4. The intelligent orthopedic brace according to claim 1 1s characterized in that the buffer circuit module comprises: a filter circuit, which 1s used for filtering the pressure analog electrical signal: and the buffer circuit, which is used for conditioning the pressure analog electric signal by increasing the input impedance.

5. The intelligent orthopedic brace according to claim 1 is characterized in that the power supply module comprises: a battery unit and a charging circuit unit; wherein the charging circuit unit is used for charging the battery unit; and the battery unit is used for supplying power to the pressure sensor module, the buffer circuit module and the AD conversion module.

6. The intelligent orthopedic brace according to claim 5 is characterized in that the power supply module further comprises: the battery power detection unit, which is used for detecting the battery power and sending out prompt information when the battery power is lower than the normal working power value; and the second indicator light module, which is used for indicating the working state of the charging circuit.

7. The intelligent orthopedic brace according to claim 1 or 2 is characterized in that the wireless module is a bluetooth module or a WIFI module.

8. The intelligent orthopedic brace according to claim 3 is characterized in that the pressure sensor array comprises at least one pressure sensor.

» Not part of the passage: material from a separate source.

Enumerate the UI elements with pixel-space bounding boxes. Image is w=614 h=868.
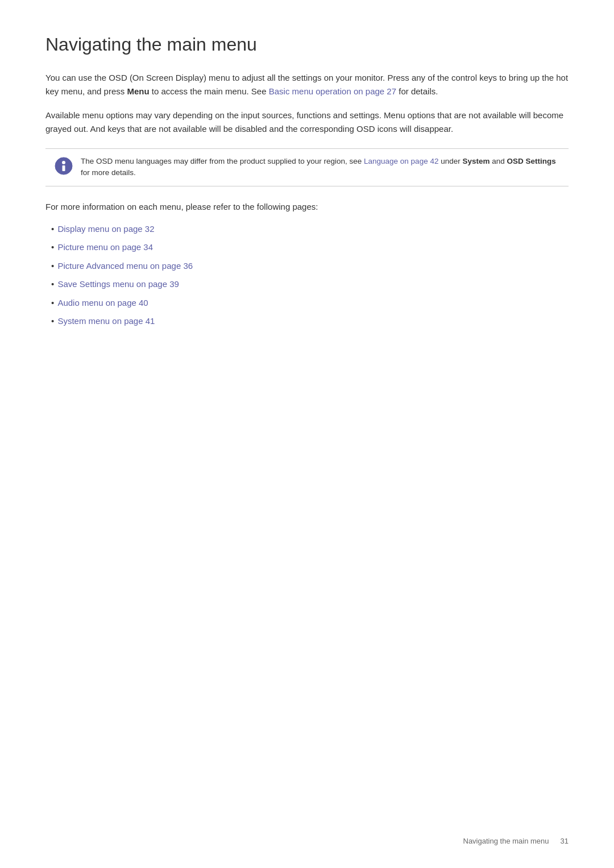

9. An intelligent orthopedic brace described as claim 1-8 and installed in a stressed area where the sensor array is in contact with is characterized in that its orthopedic method comprises: monitoring the pressure electric signal detected by the sensor array of the intelligent orthopedic brace; determining the pressure on the stressed area and adjusting the intelligent orthopedic brace according to the pressure based on the corresponding relationship between the pressure electric signal and the pressure.